I ended my last post with Joan Didion’s thoughts on self-respect. When you have it, you have everything. Struggling with perfectionism, and therefore shame, makes me feel less than, not worthy. It’s hard to have self-respect when you feel that way.

Image: Brene Brown’s Facebook

Joan Didion: On Self-Respect

I can usually recall, with remarkable clarity, how I stumble upon new things: recipes, books, blogs, museum exhibits, perfume. How one thing leads to another and you find yourself. Yet, I honestly cannot remember how I came to acquire Slouching Towards Bethlehem, a collection of Didion’s essays. Perhaps the how is less important than the why. It seems that I was meant to have it all along.

“In brief, people with self-respect exhibit a certain toughness, a kind of moral nerve; they display what was once called character.”

My uncle once scoffed, “You could never be Katniss.” I couldn’t argue with him. I knew what he meant. I would not survive The Hunger Games. Fiction or, as it turned out, reality. Student-teaching kicked my butt and I feel like I never really recovered from that experience. As a student-teacher, I didn’t know where to start or what to do. An overwhelming prospect! When I was a first-year teacher, I didn’t know what I didn’t know. Bliss! As a second-year teacher, I most definitely knew what I didn’t know, but didn’t know that I could ask for help. Deciding where to start once you realize how little you know and how much you have to learn is a daunting task! As a third-year teacher, I realized I needed to ask for some help, but I didn’t know what kind of help to ask for. If you have curmudgeons for colleagues, try asking someone else! As a fourth-year teacher, I started to learn about myself, how I learn and operate, my weaknesses, and later, my strengths. During my fifth and sixth years teaching in my second school, I began learning what it means to be vulnerable, to admit that there are a great number of areas in which I can improve. I am learning to ask for the right kind of help and am overcoming my perceived fears of what it says about me that I need help and that I am only now asking for it. So now I know: toughness, moral nerve, character. These things can be learned.

“Self-respect is something that our grandparents, whether or not they had it, knew all about. They had instilled in them, young, a certain discipline, the sense that one lives by doing things one does not particularly want to do, by putting fears and doubts to one side, by weighing immediate comforts against the possibility of larger, even intangible comforts…That kind of self-respect is a discipline, a habit of mind that can never be faked but can be developed, trained, coaxed forth.”

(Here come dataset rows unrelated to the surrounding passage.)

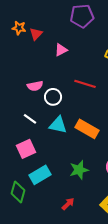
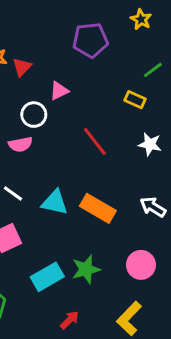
red line: (85, 84) -> (95, 141), turned 35
white circle: (53, 97) -> (34, 115), moved
cyan rectangle: (40, 175) -> (47, 277), moved

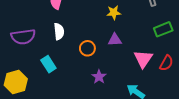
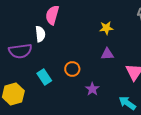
white semicircle: (59, 31) -> (40, 34), moved
orange circle: (87, 48) -> (72, 69), moved

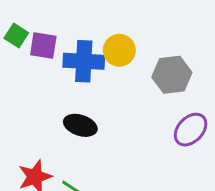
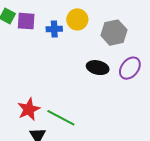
blue cross: (84, 61) -> (54, 29), size x0.6
black ellipse: (80, 125) -> (98, 68), moved

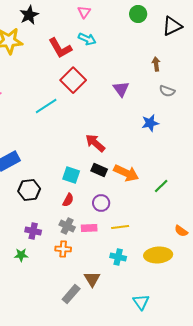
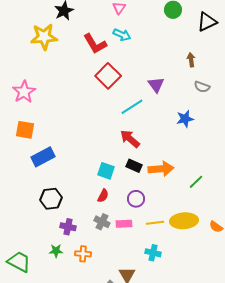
cyan line: (46, 106) -> (132, 107), moved
orange arrow: (126, 173) -> (161, 169), turned -30
black hexagon: (29, 190) -> (51, 199), moved
orange cross: (63, 249) -> (83, 254), moved
yellow ellipse: (158, 255) -> (184, 221), moved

I have learned that discipline requires a great deal of mental, physical, and emotional energy. Teaching is exhausting. For a long time, I allowed the school day to deplete my energy because I thought that was just the way things were. When I read one of my favorite blogger’s post on managing energy, I knew things could be different. Mara of A Blog About Love shares four strategies:

1) Pay attention to small reactions (and learn to master them)
2) Find your motivation (and your desire for change)
3) Be still (and present)
4) Pursue something better (by focusing your brain, your thoughts, your heart)

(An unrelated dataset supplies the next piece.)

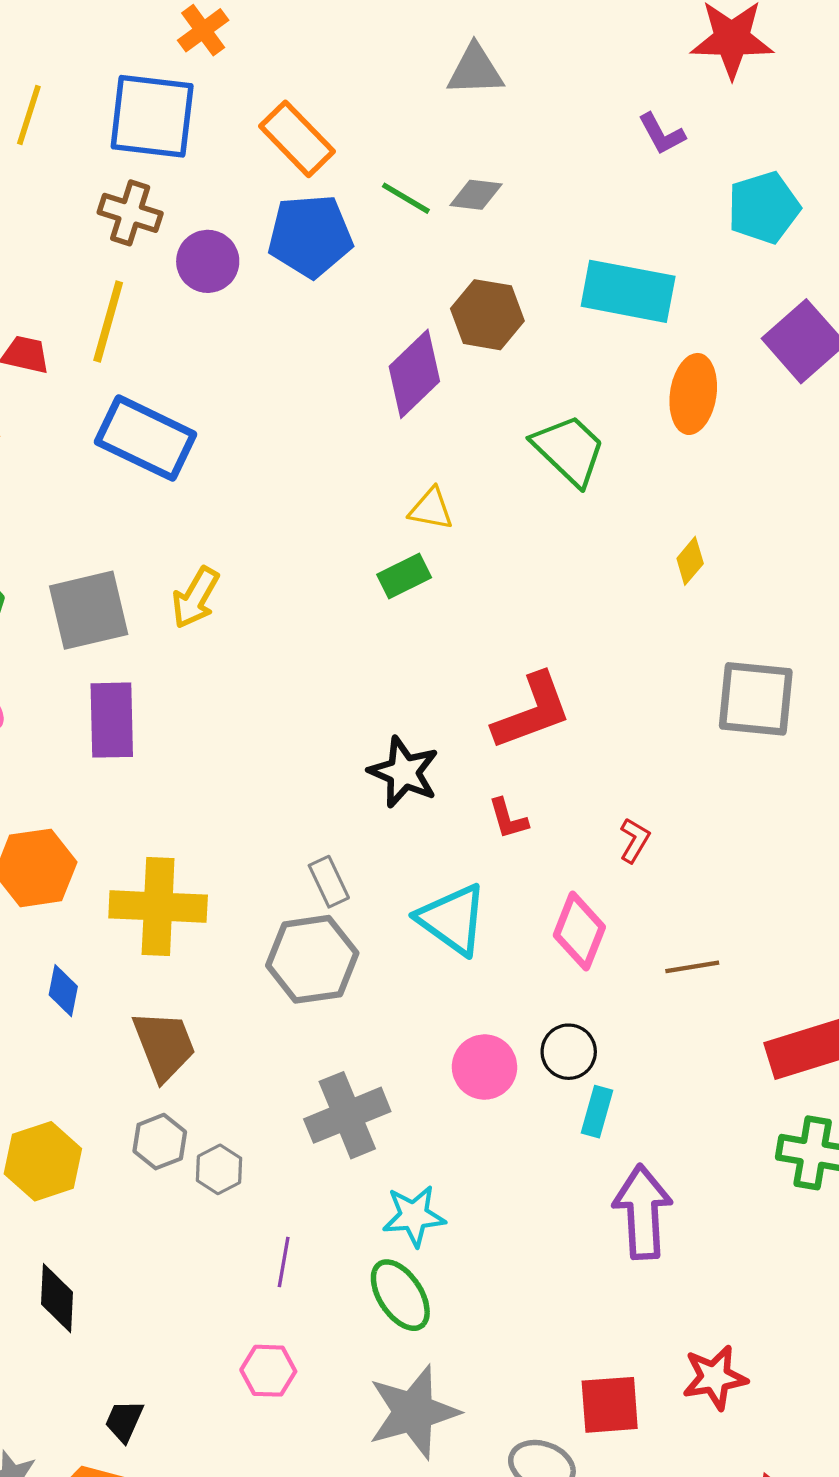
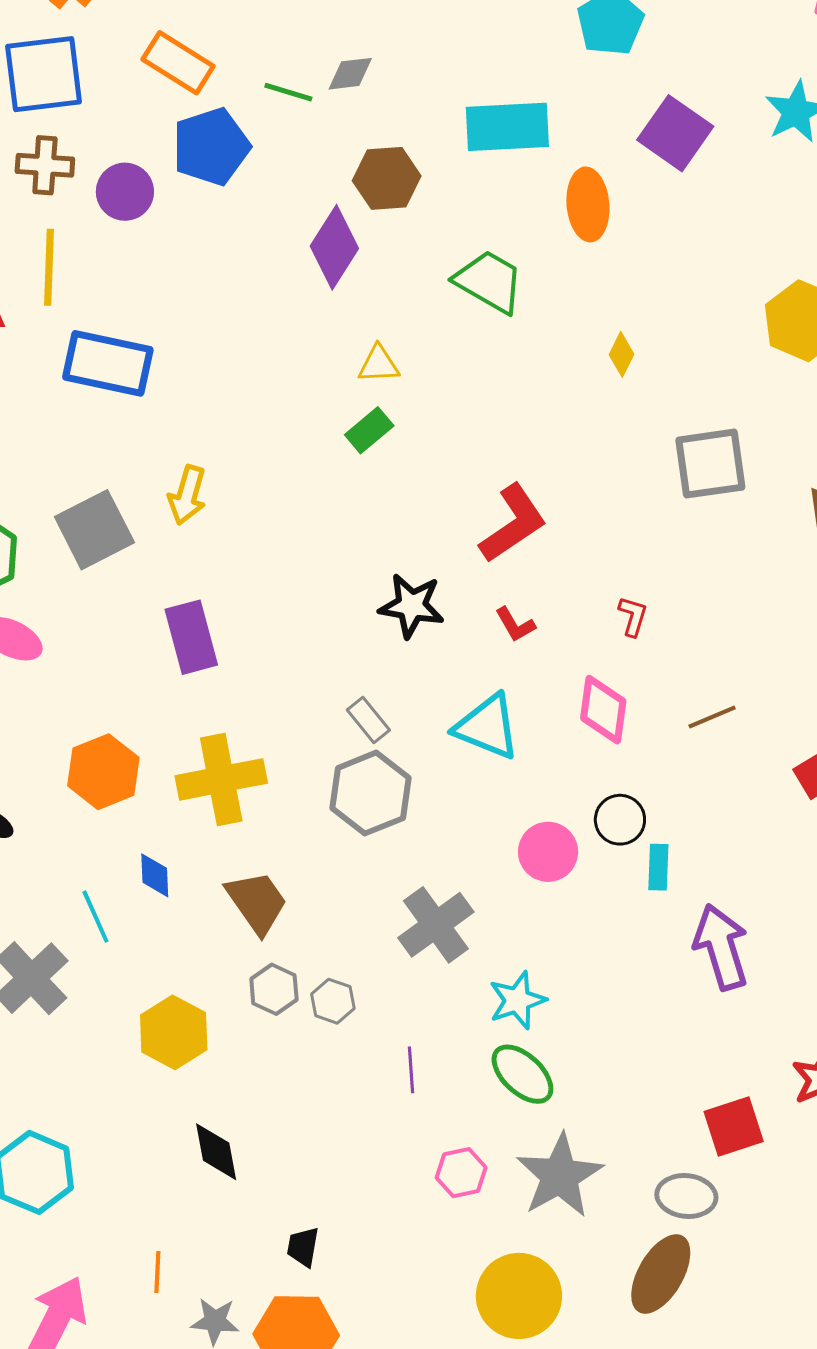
purple rectangle: (112, 720) -> (191, 637), moved
pink hexagon: (268, 1371) -> (461, 1173), moved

It’s not quite as simple as it seems. Each strategy needs to be unpacked and I can (and will) dedicate whole posts to them. Sharing them, however, is enough for now!

“To have that intrinsic sense of one’s worth which constitutes self-respect is potentially to have everything…Without it, one eventually discovers the final turn of the screw: one runs away to find oneself, and finds no one at home.”

Worth. Self-worth. Worthiness. Whole-hearted. The courage to live with your whole heart. That Brene Brown gets me every time.